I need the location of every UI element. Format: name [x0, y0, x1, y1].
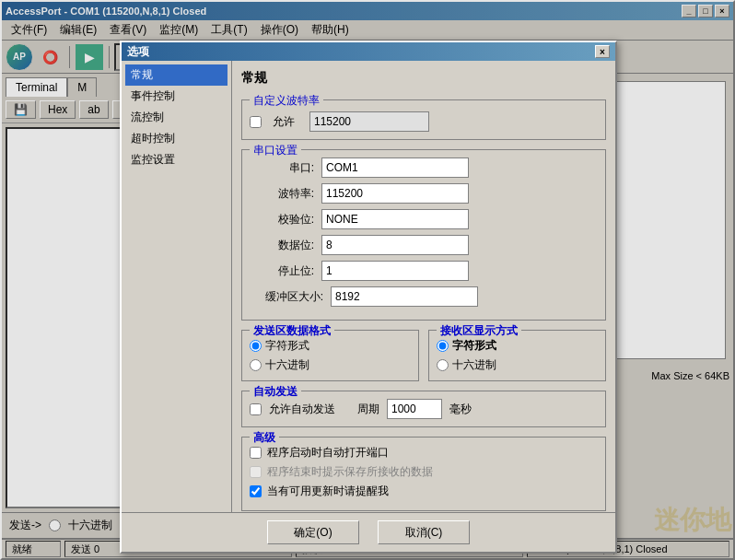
buffer-select[interactable]: 8192	[331, 286, 478, 307]
rx-char-radio[interactable]	[437, 340, 449, 352]
ms-label: 毫秒	[449, 402, 472, 417]
rx-char-label: 字符形式	[452, 338, 496, 354]
nav-item-timeout[interactable]: 超时控制	[125, 128, 228, 149]
parity-row: 校验位: NONE	[250, 209, 598, 229]
period-input[interactable]	[387, 399, 442, 419]
tx-char-radio[interactable]	[250, 340, 262, 352]
port-select-wrapper: COM1	[321, 158, 469, 178]
parity-select[interactable]: NONE	[321, 209, 469, 229]
baud-row2: 波特率: 115200	[250, 183, 598, 204]
rx-hex-radio[interactable]	[437, 359, 449, 371]
format-row: 发送区数据格式 字符形式 十六进制 接收区显示方式	[241, 330, 606, 391]
nav-item-general[interactable]: 常规	[125, 64, 228, 86]
allow-baud-checkbox[interactable]	[250, 116, 262, 128]
baud-select-wrapper: 115200	[321, 183, 469, 204]
data-row: 数据位: 8	[250, 235, 598, 255]
dialog-body: 常规 事件控制 流控制 超时控制 监控设置 常规 自定义波特率 允许 11520…	[122, 61, 615, 512]
buffer-label: 缓冲区大小:	[250, 289, 323, 305]
period-label: 周期	[357, 402, 379, 417]
auto-open-checkbox[interactable]	[250, 447, 262, 459]
stop-select-wrapper: 1	[321, 261, 469, 281]
dialog-title-text: 选项	[127, 44, 149, 60]
cancel-button[interactable]: 取消(C)	[378, 520, 470, 544]
stop-label: 停止位:	[250, 263, 314, 279]
custom-baud-group: 自定义波特率 允许 115200	[241, 99, 606, 140]
tx-char-label: 字符形式	[265, 338, 309, 354]
auto-open-row: 程序启动时自动打开端口	[250, 445, 598, 461]
custom-baud-title: 自定义波特率	[250, 93, 323, 109]
allow-baud-label: 允许	[273, 114, 295, 130]
section-title: 常规	[241, 70, 606, 90]
rx-display-group: 接收区显示方式 字符形式 十六进制	[428, 330, 606, 381]
update-checkbox[interactable]	[250, 485, 262, 497]
port-select[interactable]: COM1	[321, 158, 469, 178]
parity-label: 校验位:	[250, 212, 314, 228]
baud-row: 允许 115200	[250, 111, 598, 132]
baud-label: 波特率:	[250, 186, 314, 202]
save-data-label: 程序结束时提示保存所接收的数据	[267, 464, 433, 480]
auto-send-label: 允许自动发送	[269, 402, 335, 417]
save-data-row: 程序结束时提示保存所接收的数据	[250, 464, 598, 480]
rx-hex-label: 十六进制	[452, 357, 496, 373]
dialog-title-bar: 选项 ×	[122, 42, 615, 61]
auto-send-title: 自动发送	[250, 384, 301, 400]
save-data-checkbox[interactable]	[250, 466, 262, 478]
dialog-main-content: 常规 自定义波特率 允许 115200 串口设置 串口: COM1	[232, 61, 615, 512]
nav-item-events[interactable]: 事件控制	[125, 86, 228, 107]
port-label: 串口:	[250, 160, 314, 176]
tx-hex-radio-row: 十六进制	[250, 357, 411, 373]
rx-hex-radio-row: 十六进制	[437, 357, 598, 373]
stop-select[interactable]: 1	[321, 261, 469, 281]
serial-settings-title: 串口设置	[250, 143, 301, 158]
tx-format-group: 发送区数据格式 字符形式 十六进制	[241, 330, 419, 381]
rx-char-radio-row: 字符形式	[437, 338, 598, 354]
auto-send-row: 允许自动发送 周期 毫秒	[250, 399, 598, 419]
advanced-title: 高级	[250, 430, 279, 446]
parity-select-wrapper: NONE	[321, 209, 469, 229]
baud-select[interactable]: 115200	[321, 183, 469, 204]
data-select-wrapper: 8	[321, 235, 469, 255]
nav-item-flow[interactable]: 流控制	[125, 107, 228, 128]
buffer-select-wrapper: 8192	[331, 286, 478, 307]
update-label: 当有可用更新时请提醒我	[267, 484, 389, 499]
dialog-nav: 常规 事件控制 流控制 超时控制 监控设置	[122, 61, 232, 512]
rx-radio-group: 字符形式 十六进制	[437, 338, 598, 373]
auto-open-label: 程序启动时自动打开端口	[267, 445, 389, 461]
baud-value-input[interactable]: 115200	[309, 111, 429, 132]
nav-item-monitor[interactable]: 监控设置	[125, 149, 228, 170]
tx-radio-group: 字符形式 十六进制	[250, 338, 411, 373]
rx-display-title: 接收区显示方式	[437, 323, 521, 339]
data-label: 数据位:	[250, 238, 314, 253]
tx-char-radio-row: 字符形式	[250, 338, 411, 354]
serial-settings-group: 串口设置 串口: COM1 波特率: 115200	[241, 149, 606, 321]
auto-send-checkbox[interactable]	[250, 403, 262, 415]
options-dialog: 选项 × 常规 事件控制 流控制 超时控制 监控设置 常规 自定义波特率 允许 …	[120, 41, 617, 554]
buffer-row: 缓冲区大小: 8192	[250, 286, 598, 307]
auto-send-group: 自动发送 允许自动发送 周期 毫秒	[241, 391, 606, 427]
advanced-group: 高级 程序启动时自动打开端口 程序结束时提示保存所接收的数据 当有可用更新时请提…	[241, 437, 606, 511]
tx-format-title: 发送区数据格式	[250, 323, 334, 339]
update-row: 当有可用更新时请提醒我	[250, 484, 598, 499]
tx-hex-radio[interactable]	[250, 359, 262, 371]
ok-button[interactable]: 确定(O)	[267, 520, 359, 544]
port-row: 串口: COM1	[250, 158, 598, 178]
data-select[interactable]: 8	[321, 235, 469, 255]
dialog-close-button[interactable]: ×	[595, 45, 610, 58]
tx-hex-label: 十六进制	[265, 357, 309, 373]
stop-row: 停止位: 1	[250, 261, 598, 281]
dialog-footer: 确定(O) 取消(C)	[122, 512, 615, 552]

**ACTIVITY**
Collect every line above that contains the word "update".

**YOUR SOLUTION**
update-checkbox[interactable]	[250, 485, 262, 497]
update-label: 当有可用更新时请提醒我	[267, 484, 389, 499]
update-row: 当有可用更新时请提醒我	[250, 484, 598, 499]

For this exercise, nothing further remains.